Nevertheless, Overill eschewed the neural network concept in favour of immunology because he wanted more detail in his results. "We know that banks detect fraud with neural networks but they don't explain to you which transaction it was or what was wrong with it," he explains. "Neural networks are no good for auditing and forensic analysis."
The biggest tension for IT professionals lies in moving from formal computing, in which the steps leading up to a result are intimately prescribed and understood, to biological algorithms that work in the realm of logical "fuzziness" and probabilities. Lodding dreams of a time when tiny computational cells built into the wing of an aeroplane can make localised decisions using developmental biological algorithms.
Nature's role in the world of IT may be relatively limited now but the commercial world is always looking for something new to give it the competitive edge.
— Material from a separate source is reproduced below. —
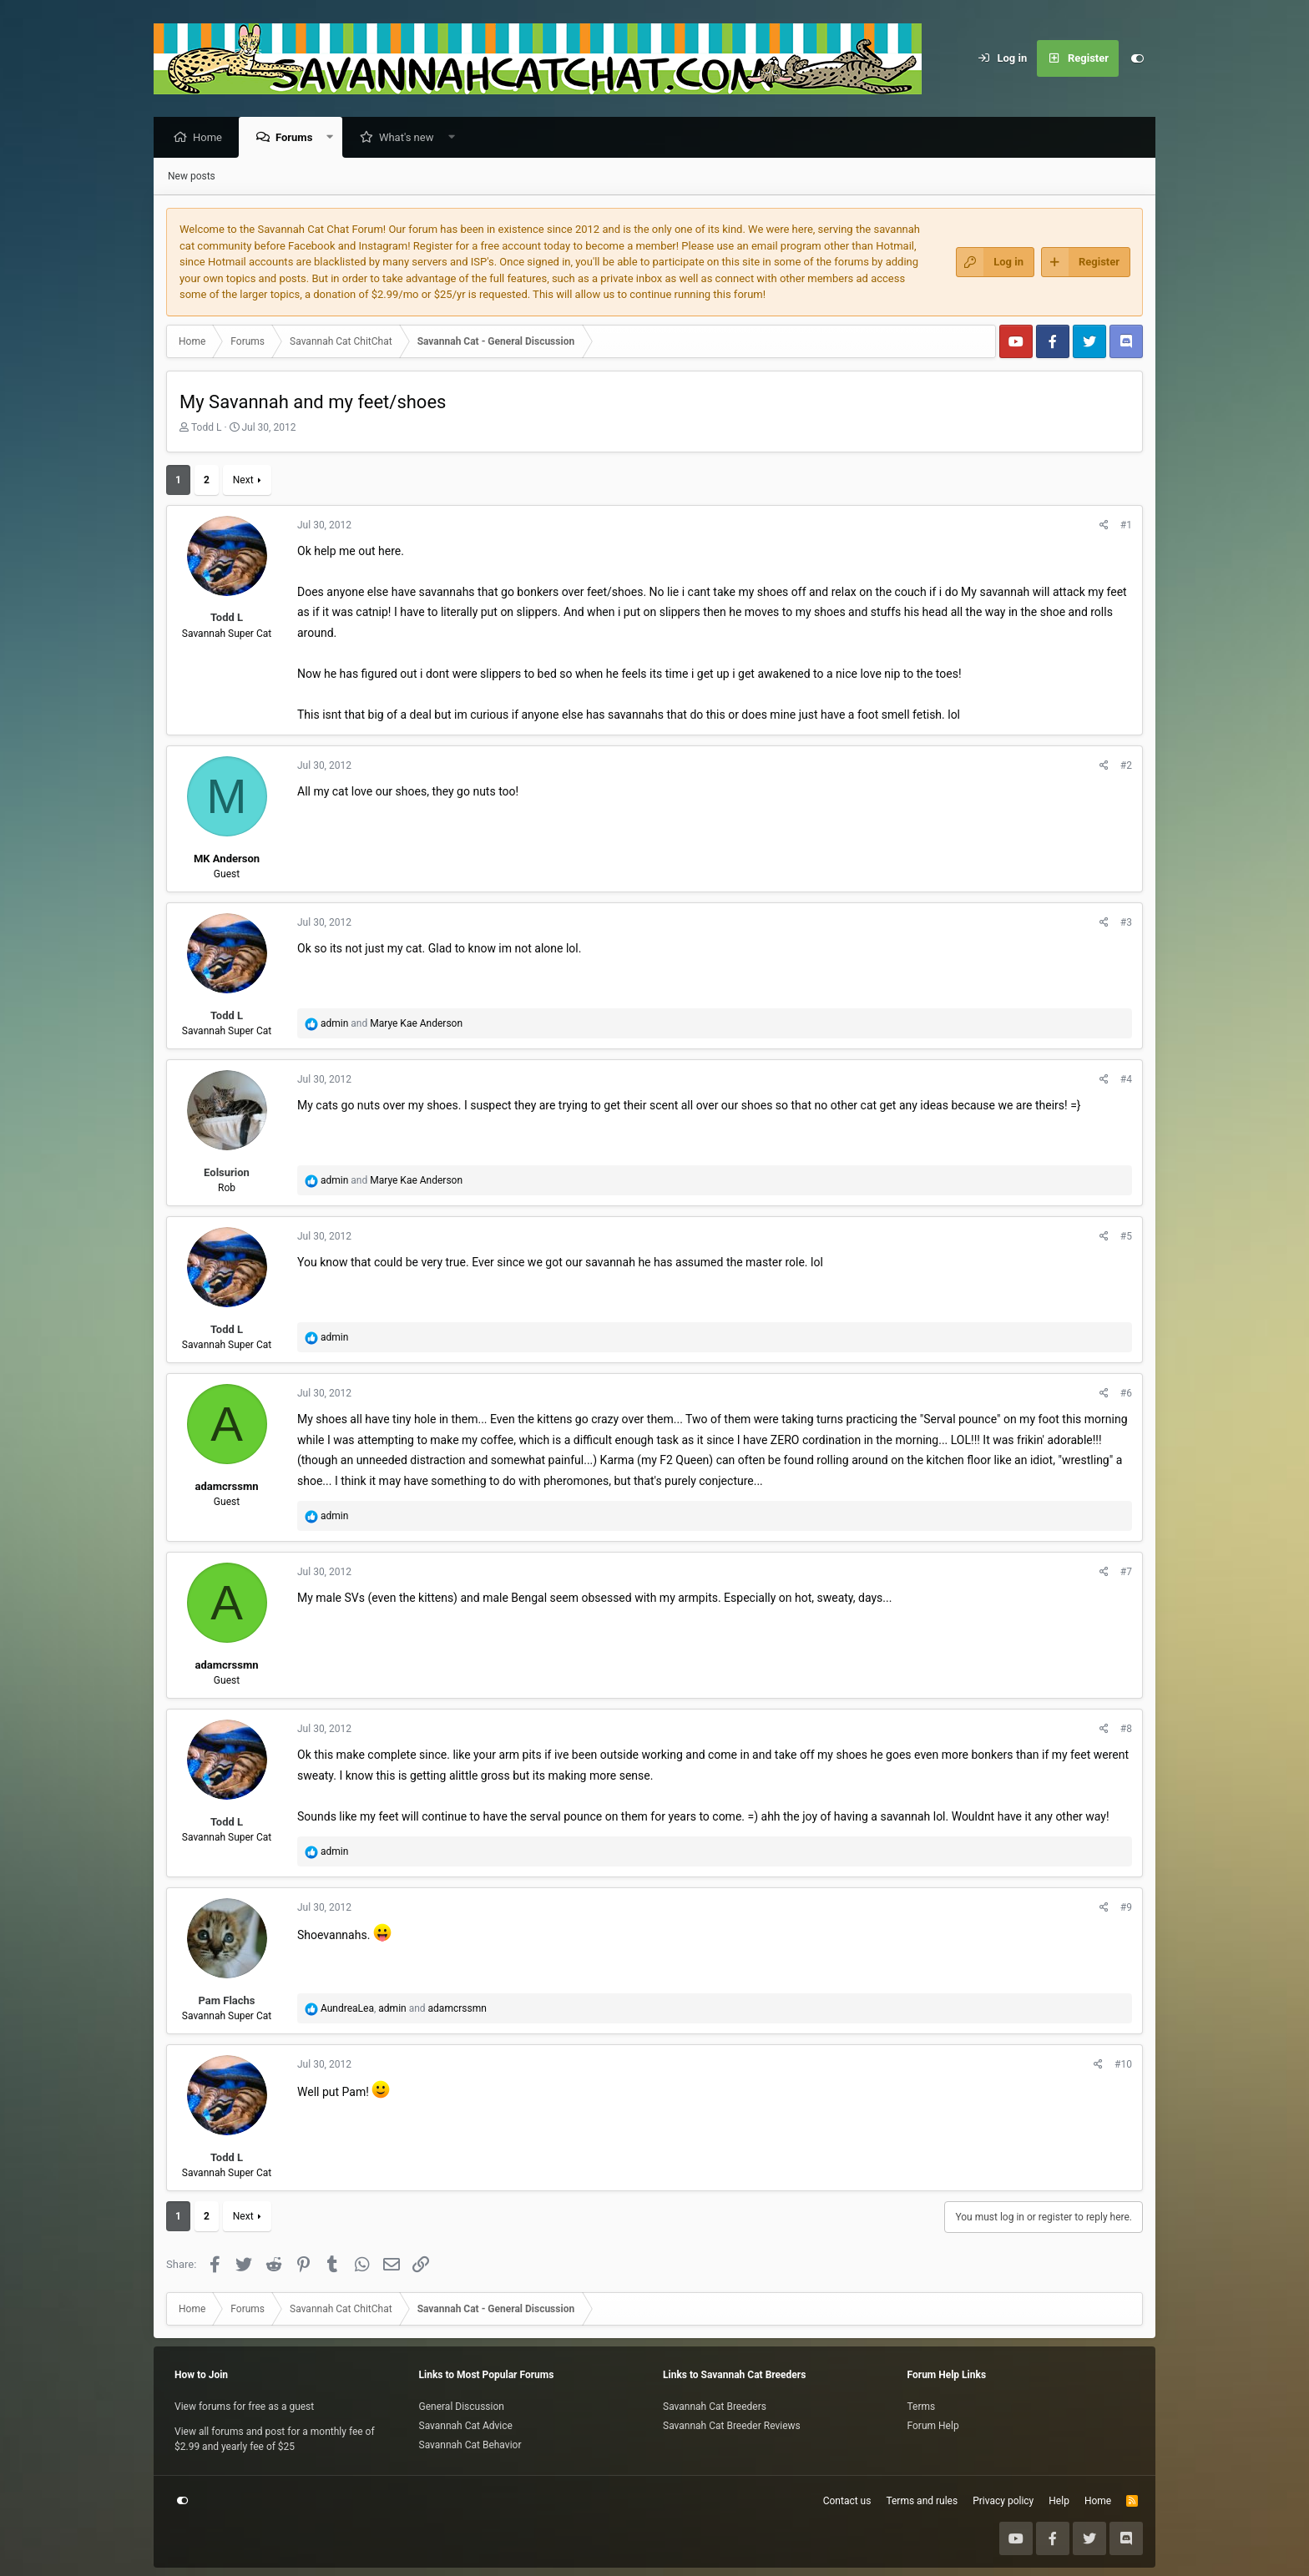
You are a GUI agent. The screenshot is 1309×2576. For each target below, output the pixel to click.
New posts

Autonomic computing - learning from the body to self-heal
IBM's autonomic computing initiative is still in its early stages, but it takes some ideas from the natural world and puts them into hardware and software form. Drawing on the idea of the central nervous system, which passes data about the condition of the body to the brain, autonomic systems will be self-healing, self-optimising and self-protecting, say IBM researchers. But it is unlikely that autonomic computing will do away with the need for human intervention. "The autonomic idea comes from the body. There are certain things the body can take care of itself, but you have to go to the doctor for other things," says Adel Fahmy, programme director for autonomic computing core technologies at IBM.
Hackers find a natural source for viruses
Viruses and worms are at the centre of the map when it comes to biological algorithms. The concept of reproduction and replication that mirrors biological viruses has been a mainstay of computer viruses since the first one appeared for the Apple II in 1982. Since then, virus writers have embraced the biological metaphor with increasing enthusiasm, creating polymorphic viruses that mutate their own code. Pete Simpson, threatlab manager of content security company ClearSwift, draws attention to Serotonin, a type of worm written by a Czech virus writer in late 2002 which uses genetic techniques. The worm uses a theoretical peer-to-peer network called "wormnet" to exchange code with other copies of itself online, mutating pairs of code into new, single forms. The worm, which is currently available as source code but has not yet been deployed in the wild, also evolves in new environments. Copies of itself die out if their mutated code cannot spread, leaving survivors to replicate themselves onto new networks.